NYC Neighborhoods to Watch in 2019
For 2019, the looming L train shutdown and continued interest from developers, renters and buyers in more affordable neighborhoods shaped the list. More than half of our neighborhoods to watch are in Brooklyn. We expect Downtown Brooklyn in particular to generate the most interest in 2019, due to its rising sales prices, continuing construction, and comparable prices and amenities to Williamsburg.
As L Shutdown Nears, Williamsburg Alternatives Take the Spotlight
With the L train shutdown less than five months away, renters and developers have been looking for alternative neighborhoods to Williamsburg. As of October, we’ve seen renter demand in Williamsburg fall by 1 percent at the same time demand has risen in every other NYC neighborhood. That’s partly why Downtown Brooklyn comes in first on our list: It attracts residents from Williamsburg and beyond with luxurious new buildings, easy access to several subway lines, and prices comparable to the ‘Burg. Downtown Brooklyn has also seen more new development than any other neighborhood on this list, with 904 units coming on the market in 2018.
At number three on our list is another neighborhood similar to Williamsburg: the Lower East Side. Given that this swath of Manhattan is home to vibrant music, nightlife and dining scenes, it’s perhaps no wonder StreetEasy users searched for homes there nearly twice as often in 2018 as in 2017. Brooklyn’s Crown Heights also made the top five, and has similar asking rents, resident age ranges, and commute times as Williamsburg, as our analysis earlier this year found.
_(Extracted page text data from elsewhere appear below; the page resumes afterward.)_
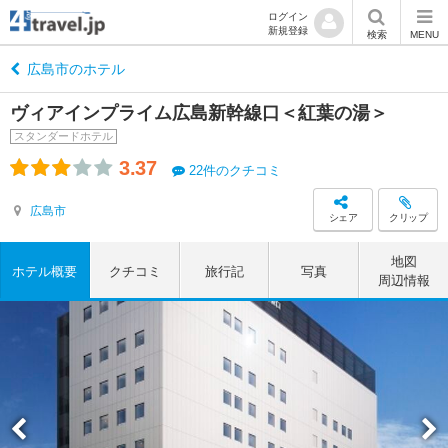
ログイン
新規登録
検索
MENU
広島市のホテル
ヴィアインプライム広島新幹線口＜紅葉の湯＞
スタンダードホテル
3.37
22件のクチコミ
広島市
シェア
クリップ
地図
ホテル概要
クチコミ
旅行記
写真
周辺情報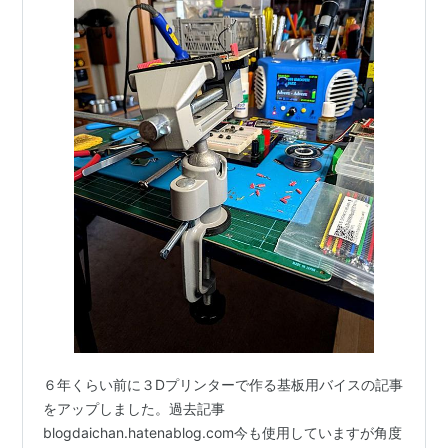
６年くらい前に３Dプリンターで作る基板用バイスの記事
をアップしました。過去記事
blogdaichan.hatenablog.com今も使用していますが角度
More Affordable Neighborhoods Draw All Eyes
As demand for affordable New York City housing continues to grow, developers have been using every available space in the outer boroughs to build new homes. In Brooklyn, East Flatbush — which comes in at No. 2 on our list — Crown Heights, and Bedford-Stuyvesant have all seen a surge in units (141,787 and 589, respectively) from new buildings this year. These neighborhoods have relatively lower rents, with median prices ranging from $2,100 in East Flatbush to $2,499 in Bed-Stuy, compared to $2,539 in Brooklyn overall and $2,677 in New York City. Their relative affordability is driving more interest from renters, buyers and developers, and we will be keeping an eye on how all this attention transforms these neighborhoods in 2019.
Large-scale developments along the South Bronx waterfront will also drive much interest in Mott Haven, the neighborhood where the most expensive transaction on record for a development in the Bronx occurred earlier this year.
Finally, we must give an honorable mention to Long Island City. While it did not make our list this year, due to its relative stability on our four metrics between 2017 and 2018, we anticipate much interest in the neighborhood in light of Amazon’s HQ2 announcement. Since the announcement in November, we’ve already seen buyer interest in the area skyrocket. The volume of buyer searches in Long Island City shot up more than 500 percent in the days immediately after Amazon confirmed its plans to move to the neighborhood.
|Neighborhood||Median Rent||YoY Growth||Median Sale Price||YoY Growth||Nabe Search YoY Growth||New Units|
|Lower East Side||$3,131||4%||$1,630,000||9%||92%||685|
How We Did It
We identified the top 10 NYC neighborhoods to watch in 2019 using an index of four key performance indicators: annual change in median asking rent, annual change in median sale price, annual change in user searches that include a given neighborhood on StreetEasy, and the amount of new construction in the neighborhood. New construction is calculated as the number of residential units from buildings that received permanent certificates of occupancy from the New York Department of Buildings in 2018.